Der vom Kläger beanstandete (beschränkte) Blick in die Vergangenheit ist vor diesem Hintergrund auch verhältnismäßig. Die gemeldeten Daten (Erträge) betreffen von vorneherein Sachverhalte (Erwirtschaftung von Erträgen aus Vermögen), die in einer (zeitnahen) Vergangenheit liegen. Dies dient zum Einen der Möglichkeit der Überprüfung, ob (diese) Vermögenswerte noch vorhanden sind, aber auch der Frage, ob unzulässige Vermögensverschiebungen zu Lasten des Grundsicherungsträgers in der Vergangenheit vorgenommen worden sind. Das Bundesverfassungsgericht hat zwar § 93 Abs. 8 AO hinsichtlich der Übermittlung von Kontostammdaten an Sozialleistungsträger für verfassungswidrig erklärt, dies jedoch lediglich wegen der Unbestimmtheit der Norm.

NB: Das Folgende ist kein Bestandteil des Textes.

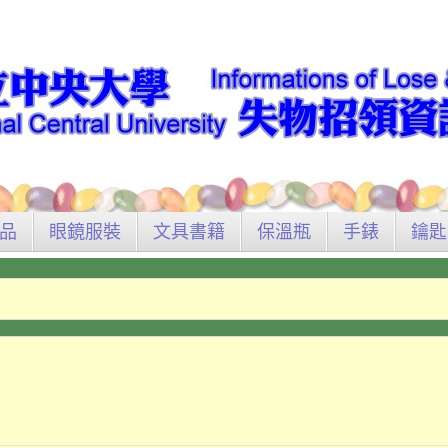
品
眼鏡服裝
文具書籍
保溫瓶
手錶
鑰匙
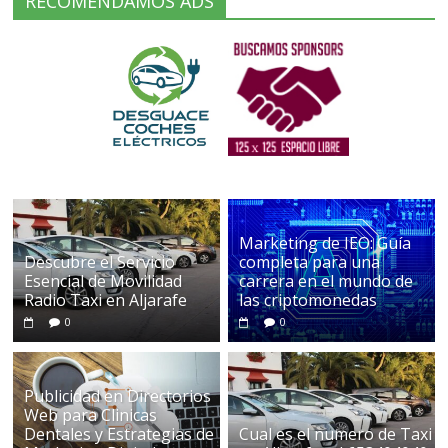
RECOMENDAMOS ADS
Marketing de IEO: Guía
Descubre el Servicio
completa para una
Esencial de Movilidad
carrera en el mundo de
Radio Taxi en Aljarafe
las criptomonedas
0
0
Publicidad en Directorios
Web para Clinicas
Dentales y Estrategias de
Cual es el numero de Taxi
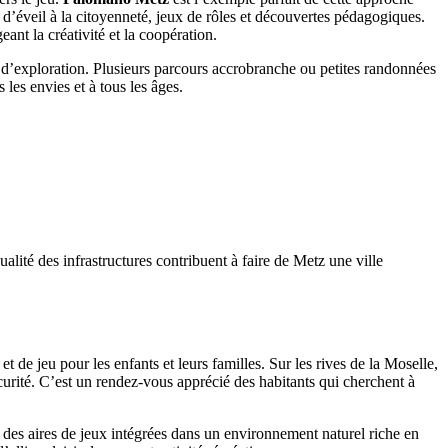
s d’éveil à la citoyenneté, jeux de rôles et découvertes pédagogiques.
nt la créativité et la coopération.
in d’exploration. Plusieurs parcours accrobranche ou petites randonnées
 les envies et à tous les âges.
alité des infrastructures contribuent à faire de Metz une ville
et de jeu pour les enfants et leurs familles. Sur les rives de la Moselle,
écurité. C’est un rendez-vous apprécié des habitants qui cherchent à
des aires de jeux intégrées dans un environnement naturel riche en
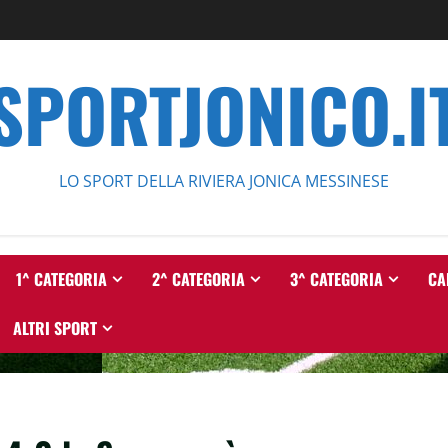
SPORTJONICO.I
LO SPORT DELLA RIVIERA JONICA MESSINESE
1^ CATEGORIA
2^ CATEGORIA
3^ CATEGORIA
CA
ALTRI SPORT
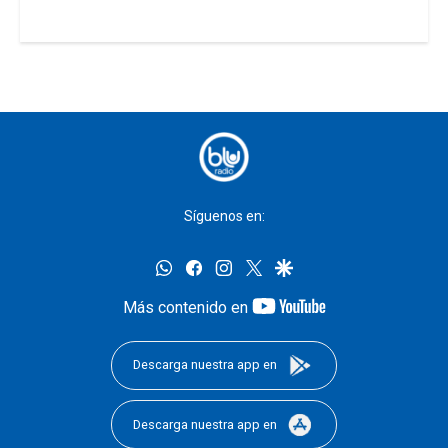
Síguenos en:
whatsapp
facebook
instagram
twitter
google
youtube-
Más contenido en
footer
Descarga nuestra app en
Descarga nuestra app en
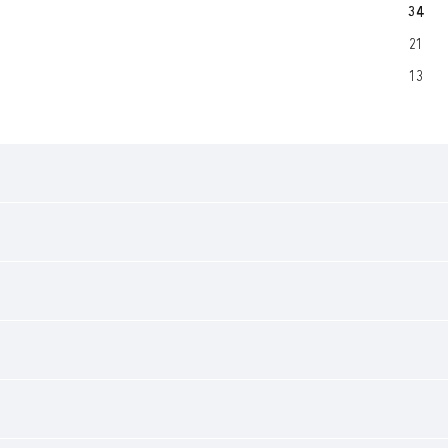
34
21
13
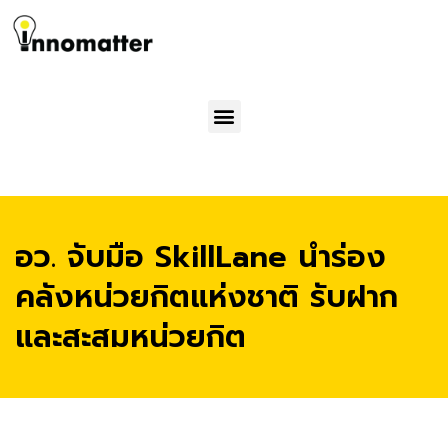
Menu
อว. จับมือ SkillLane นำร่อง
คลังหน่วยกิตแห่งชาติ รับฝาก
และสะสมหน่วยกิต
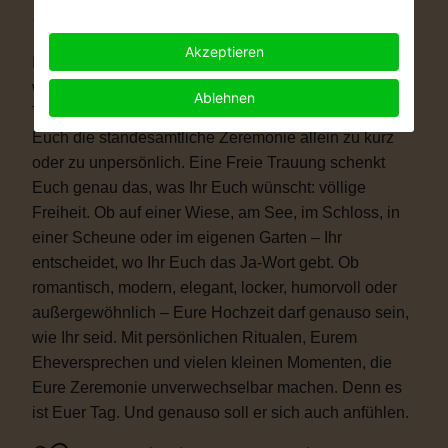
Warum eine Freie Trauung?
Akzeptieren
Immer mehr Paare wünschen sich eine Hochzeit, die
wirklich zu ihnen passt. Vielleicht ist eine kirchliche
Ablehnen
Trauung nicht das Richtige für Euch. Vielleicht ist
Euch die standesamtliche Zeremonie allein zu kurz
oder zu unpersönlich. Eine Freie Trauung schenkt
Euch genau das, was Ihr Euch wünscht: völlige
Freiheit. Ob auf einer Wiese, am See, im Schloss, in
einer Scheune oder im eigenen Garten – Ihr
entscheidet, wo Ihr Euch das Ja-Wort gebt. Ob
romantisch, modern, elegant, locker, humorvoll oder
außergewöhnlich – Eure Hochzeit darf genauso sein,
wie Ihr seid. Mit persönlichen Ritualen, Eurem
Eheversprechen und vielen kleinen Momenten, die
Eure Zeremonie unverwechselbar machen. Denn es
ist Euer Tag. Und genauso soll er sich auch anfühlen.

Es hat jedoch in seinem Urteil vom 13.06.2007 ausdrücklich festgestellt, dass die mit Kenntnis von Kontostammdaten verbundene Konkretisierung des Risikos, staatlichen Ermittlungen (hier: wegen Leistungsmissbrauchs) ausgesetzt zu sein, angesichts der verfolgten Gemeinwohlbelange keine unangemessene Belastung darstelle (vgl. BSG, aaO, juris Rdnr 26; BVerfG, aaO, juris Rdnr 139). Die Schwere des vom Kläger beanstandeten und sicher beachtenswerten Eingriffs, der durch die quartalsmäßige Abfrage ausgelöst wird, steht nicht außer Verhältnis zu dem o. g. Zweck, eventuelle Vermögensverschiebungen zu Lasten des Grundsicherungsträgers aufzudecken und somit Leistungsmissbrauch zu verhindern. Dabei ist insbesondere auch zu beachten, dass nach Durchführung der automatisierten Abfrage die Daten unverzüglich gelöscht werden, falls keine Kapitalerträge gemeldet worden sind.

Die Kostenentscheidung folgt aus § 193.

Die Revision war gem. § 160 Abs. 2 Nr. 1 SGG zuzulassen, da die Rechtssache grundsätzliche Bedeutung hat.